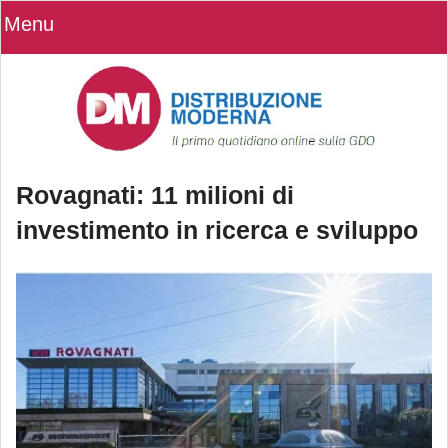
Menu
Rovagnati: 11 milioni di
investimento in ricerca e sviluppo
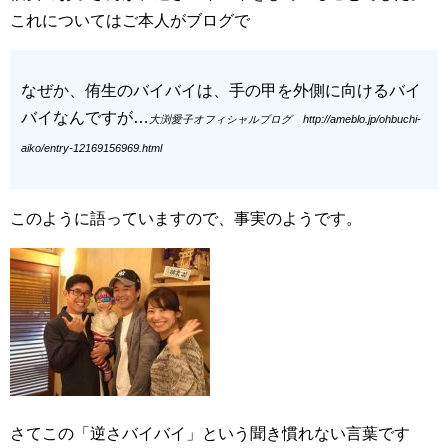
これについてはご本人がブログで
なぜか、侑生のバイバイは、手の甲を外側に向けるバイ
バイなんですが…
大渕愛子オフィシャルブログ http://ameblo.jp/ohbuchi-
aiko/entry-12169156969.html
このように語っていますので、事実のようです。
さてこの
逆さバイバイ
という聞き慣れない言葉です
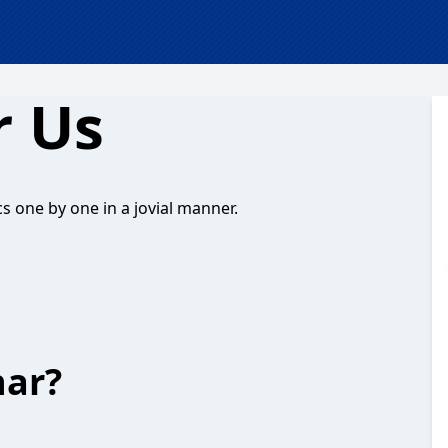
r Us
s one by one in a jovial manner.
har?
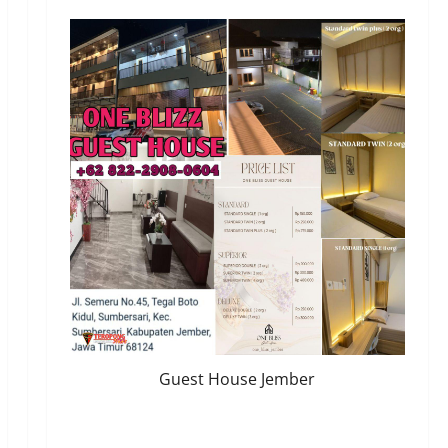
Guest House Jember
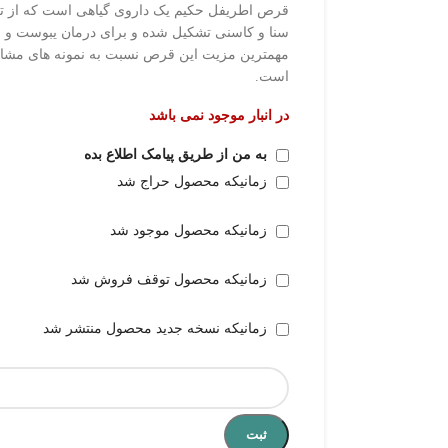
قرص اطریفل حکیم یک داروی گیاهی است که از تر
سنا و کاسنی تشکیل شده و برای درمان یبوست و خ
مهمترین مزیت این قرص نسبت به نمونه های مشابه،
است.
در انبار موجود نمی باشد
به من از طریق پیامک اطلاع بده
زمانیکه محصول حراج شد
زمانیکه محصول موجود شد
زمانیکه محصول توقف فروش شد
زمانیکه نسخه جدید محصول منتشر شد
ثبت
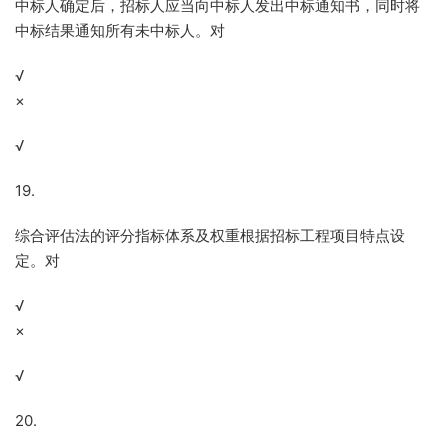
中标人确定后，招标人应当向中标人发出中标通知书，同时将
中标结果通知所有未中标人。对
√
×
√
19.
综合评估法的评分指标体系及权重根据招标工程项目特点设
定。对
√
×
√
20.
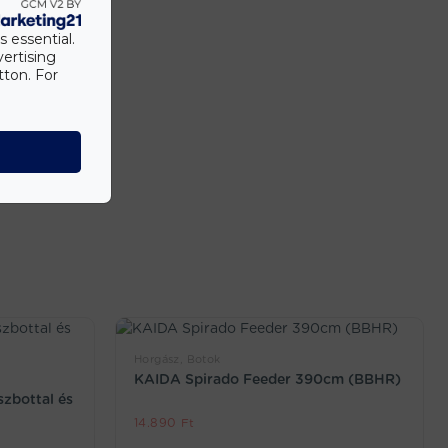
s essential.
vertising
tton. For
Horgász, Botok
KAIDA Spirado Feeder 390cm (BBHR)
szbottal és
14.890
Ft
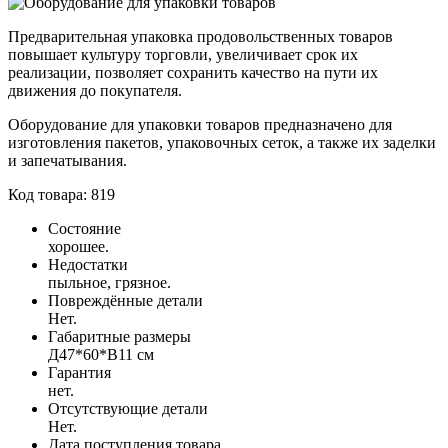
Предварительная упаковка продовольственных товаров
повышает культуру торговли, увеличивает срок их
реализации, позволяет сохранить качество на пути их
движения до покупателя.
Оборудование для упаковки товаров предназначено для
изготовления пакетов, упаковочных сеток, а также их заделки
и запечатывания.
Код товара: 819
Состояние
хорошее.
Недостатки
пыльное, грязное.
Повреждённые детали
Нет.
Габаритные размеры
Д47*60*В11 см
Гарантия
нет.
Отсутствующие детали
Нет.
Дата поступления товара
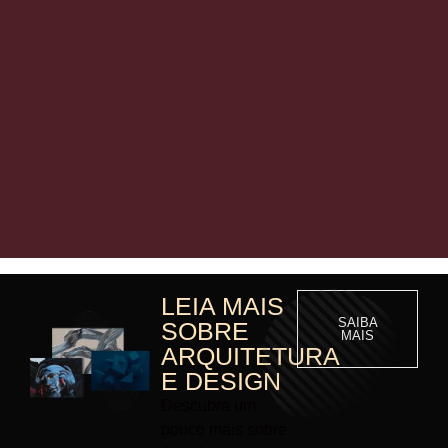
LEIA MAIS
SAIBA
SOBRE
MAIS
ARQUITETURA
E DESIGN
Descubra um
pouco mais sobre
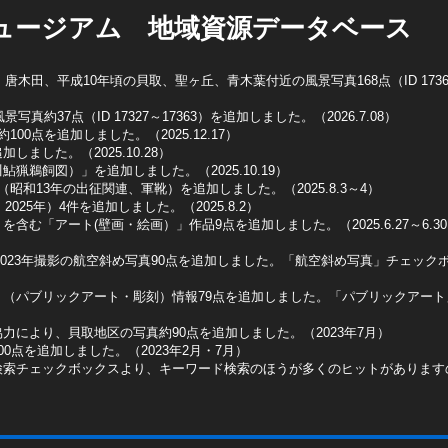
ュージアム 地域資源データベース
木田、平成10年頃の貝取、聖ヶ丘、青木葉付近の風景写真168点（ID 1736
真約37点（ID 17327～17363）を追加しました。（2026.7.08）
0点を追加しました。（2025.12.17）
ました。（2025.10.28）
猟鵜飼図）」を追加しました。（2025.10.19）
昭和13年の出征関連、軍靴）を追加しました。（2025.8.3～4）
025年）4件を追加しました。（2025.8.2）
含む「アート(壁画・絵画）」作品9点を追加しました。（2025.6.27～6.3
2023年撮影の航空斜め写真90点を追加しました。「航空斜め写真」チェックボッ
ト（パブリックアート・彫刻）情報79点を追加しました。「パブリックアー
力により、貝取地区の写真約90点を追加しました。（2023年7月）
0点を追加しました。（2023年2月・7月）
検索チェックボックスより、キーワード検索のほうが多くのヒットがあります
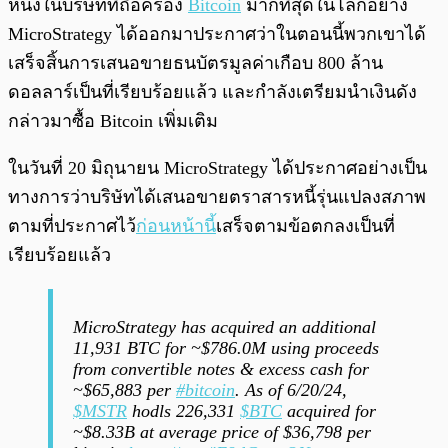
หนึ่งในบริษัทที่ถือครอง
Bitcoin
มากที่สุดในโลกอย่าง
MicroStrategy ได้ออกมาประกาศว่าในตอนนี้พวกเขาได้
เสร็จสิ้นการเสนอขายธนบัตรมูลค่าเกือบ 800 ล้าน
ดอลลาร์เป็นที่เรียบร้อยแล้ว และกำลังเตรียมนำเงินดัง
กล่าวมาซื้อ Bitcoin เพิ่มเติม
ในวันที่ 20 มิถุนายน MicroStrategy ได้ประกาศอย่างเป็น
ทางการว่าบริษัทได้เสนอขายตราสารหนี้รุ่นแปลงสภาพ
ตามที่ประกาศไว้
ก่อนหน้านี้
เสร็จตามข้อตกลงเป็นที่
เรียบร้อยแล้ว
MicroStrategy has acquired an additional
11,931 BTC for ~$786.0M using proceeds
from convertible notes & excess cash for
~$65,883 per
#bitcoin
. As of 6/20/24,
$MSTR
hodls 226,331
$BTC
acquired for
~$8.33B at average price of $36,798 per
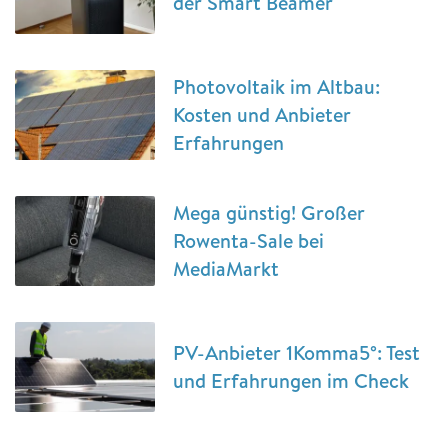
der Smart Beamer
Photovoltaik im Altbau:
Kosten und Anbieter
Erfahrungen
Mega günstig! Großer
Rowenta-Sale bei
MediaMarkt
PV-Anbieter 1Komma5°: Test
und Erfahrungen im Check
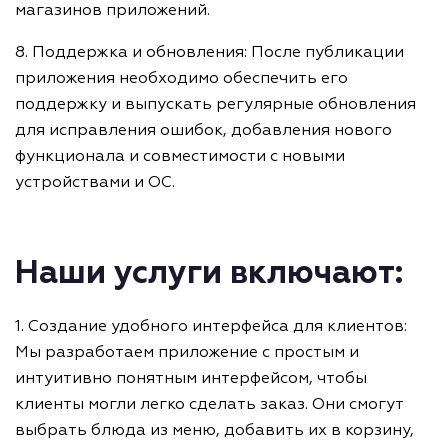
магазинов приложений.
8. Поддержка и обновления: После публикации
приложения необходимо обеспечить его
поддержку и выпускать регулярные обновления
для исправления ошибок, добавления нового
функционала и совместимости с новыми
устройствами и ОС.
Наши услуги включают:
1. Создание удобного интерфейса для клиентов:
Мы разработаем приложение с простым и
интуитивно понятным интерфейсом, чтобы
клиенты могли легко сделать заказ. Они смогут
выбрать блюда из меню, добавить их в корзину,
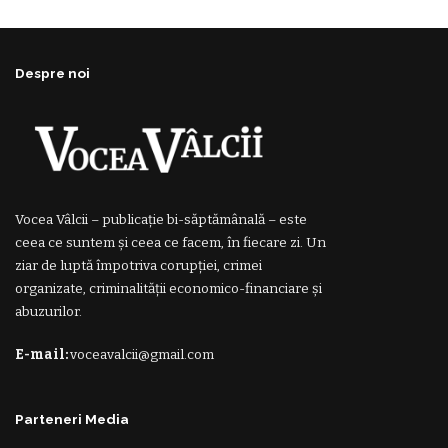
Despre noi
Vocea Vâlcii – publicație bi-săptămânală – este
ceea ce suntem și ceea ce facem, în fiecare zi. Un
ziar de luptă împotriva corupției, crimei
organizate, criminalității economico-financiare și
abuzurilor.
E-mail:
voceavalcii@gmail.com
Parteneri Media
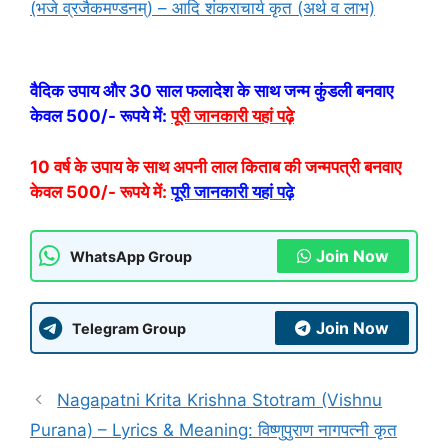
(भजे व्रजैकमण्डनम्) – आदि शंकराचार्य कृत (अर्थ व लाभ)
वैदिक उपाय और 30 साल फलादेश के साथ जन्म कुंडली बनवाए
केवल 500/- रूपये में:
पूरी जानकारी यहां पढ़े
10 वर्ष के उपाय के साथ अपनी लाल किताब की जन्मपत्री बनवाए
केवल 500/- रूपये में:
पूरी जानकारी यहां पढ़े
Join Now
WhatsApp Group
Join Now
Telegram Group
Nagapatni Krita Krishna Stotram (Vishnu
Purana) – Lyrics & Meaning: विष्णुपुराण नागपत्नी कृत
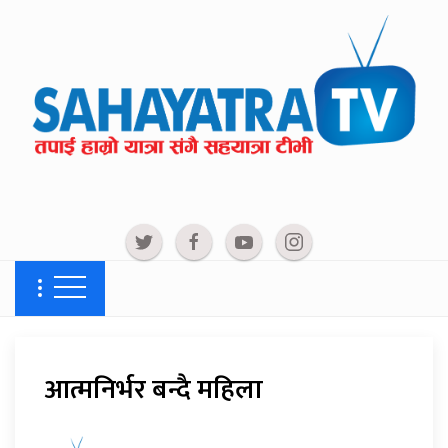
आत्मनिर्भर बन्दै महिला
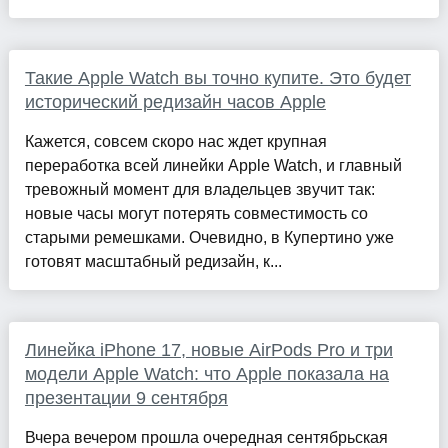
Такие Apple Watch вы точно купите. Это будет
исторический редизайн часов Apple
Кажется, совсем скоро нас ждет крупная
переработка всей линейки Apple Watch, и главный
тревожный момент для владельцев звучит так:
новые часы могут потерять совместимость со
старыми ремешками. Очевидно, в Купертино уже
готовят масштабный редизайн, к...
Линейка iPhone 17, новые AirPods Pro и три
модели Apple Watch: что Apple показала на
презентации 9 сентября
Вчера вечером прошла очередная сентябрьская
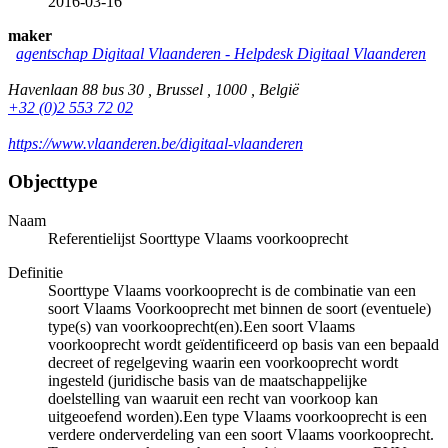
2016-03-16
maker
agentschap Digitaal Vlaanderen - Helpdesk Digitaal Vlaanderen
Havenlaan 88 bus 30 , Brussel , 1000 , België
+32 (0)2 553 72 02
https://www.vlaanderen.be/digitaal-vlaanderen
Objecttype
Naam
Referentielijst Soorttype Vlaams voorkooprecht
Definitie
Soorttype Vlaams voorkooprecht is de combinatie van een
soort Vlaams Voorkooprecht met binnen de soort (eventuele)
type(s) van voorkooprecht(en).Een soort Vlaams
voorkooprecht wordt geïdentificeerd op basis van een bepaald
decreet of regelgeving waarin een voorkooprecht wordt
ingesteld (juridische basis van de maatschappelijke
doelstelling van waaruit een recht van voorkoop kan
uitgeoefend worden).Een type Vlaams voorkooprecht is een
verdere onderverdeling van een soort Vlaams voorkooprecht.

- EXERCISE DIRECTIONS
Among the entries above, locate the lines containing "https://www.vlaanderen.be/digitaal-vlaanderen" and "doelstelling van waaruit", and transcribe exactly those two lines and all lines between.

- OUTPUT FOR THIS TASK
https://www.vlaanderen.be/digitaal-vlaanderen
Objecttype
Naam
Referentielijst Soorttype Vlaams voorkooprecht
Definitie
Soorttype Vlaams voorkooprecht is de combinatie van een
soort Vlaams Voorkooprecht met binnen de soort (eventuele)
type(s) van voorkooprecht(en).Een soort Vlaams
voorkooprecht wordt geïdentificeerd op basis van een bepaald
decreet of regelgeving waarin een voorkooprecht wordt
ingesteld (juridische basis van de maatschappelijke
doelstelling van waaruit een recht van voorkoop kan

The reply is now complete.